È da bambini che prendiamo confidenza con l’incanto della finzione e ci addentriamo nel regno degli animali in cui il leone, la tigre, l’orso, il cane parlano a noi come noi a loro. Ma, poi, una volta diventati grandi — adulti, anche se con riserva, come diceva Edmondo Berselli — dimentichiamo le favole. Ed è un peccato. Perché le favole, da Esopo a Fedro, da Aviano a La Fontaine ci parlano di noi.
La fiaba di Filelfo e degli animali che diventano umani e degli uomini che diventano animali — animandri — è scritta per i ragazzi che la leggeranno agli adulti che la leggeranno ai bambini.

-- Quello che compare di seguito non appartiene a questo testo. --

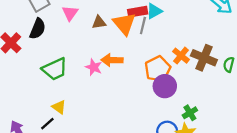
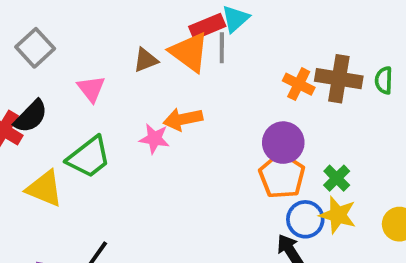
pink triangle: (70, 13) -> (91, 89), moved
black semicircle: (38, 29) -> (31, 116), moved, turned 35
orange pentagon: (158, 69) -> (282, 176), moved
yellow triangle: (59, 107) -> (44, 188), moved, size x1.5

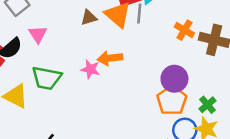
orange cross: (299, 84) -> (184, 30), moved
pink triangle: (91, 89) -> (38, 34), moved
green trapezoid: (89, 157) -> (47, 78), turned 44

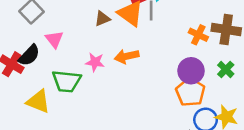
orange cross: (184, 30) -> (198, 35), moved
pink star: (90, 69) -> (95, 62), moved
green cross: (207, 105) -> (226, 69), moved

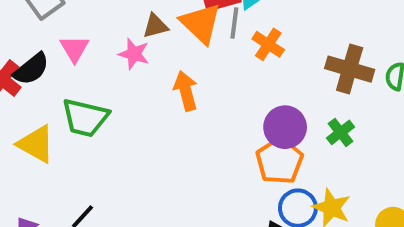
orange cross: (198, 35) -> (268, 44), moved
orange arrow: (127, 56) -> (186, 91), turned 80
pink star: (95, 62) -> (134, 54), moved

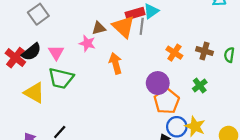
orange cross: (268, 44) -> (174, 53), moved
pink triangle: (75, 49) -> (56, 53), moved
brown cross: (350, 69) -> (204, 51), size x0.7
purple circle: (285, 127) -> (158, 83), moved

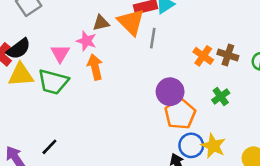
gray line: (142, 26) -> (153, 38), moved
pink triangle: (56, 53) -> (60, 53), moved
orange cross: (174, 53) -> (203, 56), moved
orange arrow: (115, 63) -> (95, 67), moved
yellow triangle: (34, 93) -> (21, 75), moved, turned -35

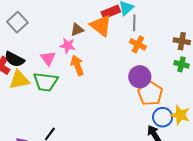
gray line: (153, 38) -> (134, 23), moved
black semicircle: (19, 49) -> (15, 59), turned 72
orange cross: (203, 56) -> (138, 44), moved
green cross: (221, 96) -> (181, 64), moved, turned -32

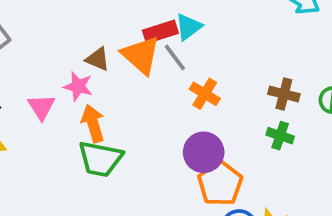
gray line: (134, 23) -> (175, 57), moved, turned -42
brown triangle: (77, 30) -> (98, 59), turned 40
green trapezoid: (46, 82) -> (100, 159), moved

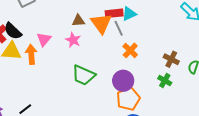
brown triangle: (98, 59) -> (78, 21), turned -40
pink star: (78, 86) -> (73, 40), moved
orange arrow: (93, 123) -> (31, 54), moved
green trapezoid: (100, 159) -> (84, 75), moved

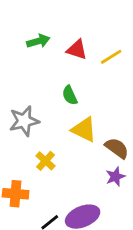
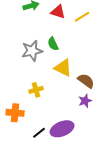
gray star: (24, 121) -> (32, 51), moved
yellow cross: (45, 161) -> (36, 90), turned 32

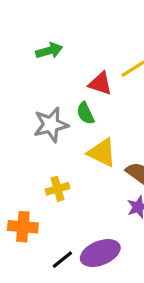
red triangle: (58, 12) -> (100, 84), moved

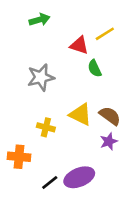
green semicircle: (85, 113) -> (95, 68), moved
yellow triangle: (102, 153) -> (80, 115), moved
yellow cross: (57, 189) -> (46, 127), turned 30

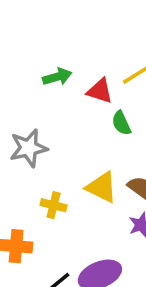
green arrow: (39, 20) -> (57, 77), moved
gray star: (41, 77) -> (29, 148), moved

Gli animali innocenti che vogliono muovere guerra agli uomini colpevoli hanno un che di umano e non sono d’accordo su cosa fare e su come farlo. L’aquila tiene un gran discorso e dice che le cose, viste da lassù, sono sempre andate così e davvero non c’è nulla di nuovo sotto il sole. Il leone, che si sente il re degli animali, almeno della razza terrestre, contraddice l’aquila e chiama a raccolta i mammiferi per fare la guerra all’uomo. Ma ecco la balena, custode dell’anima del mondo, che parla come un oracolo: gli uomini non vanno eliminati ma devono capire dagli errori e dai dolori. E ancora si fa avanti il topo, dal regno delle tenebre, che suggerisce di affidarsi al pipistrello, il topo con le ali. È l’inizio della fine. Che conduce all’E-stin-zio-ne e alla metamorfosi e alla rigenerazione e così lettore, in questa eterna favola che tu stesso sei, «capisci ora che non sono stati in realtà né il mio modesto piano strategico, né lo zelante apporto del mio compare pipistrello, ma gli uomini stessi a portare il contagio a casa loro?».
È uno strano libro, questo. È una novella ma è fatta da tanti, tantissimi libri e pur parlando una lingua è come se ne parlasse tante, forse tutte. Proprio come fanno le favole in cui gli uomini e gli animali si parlano e si salvano insieme.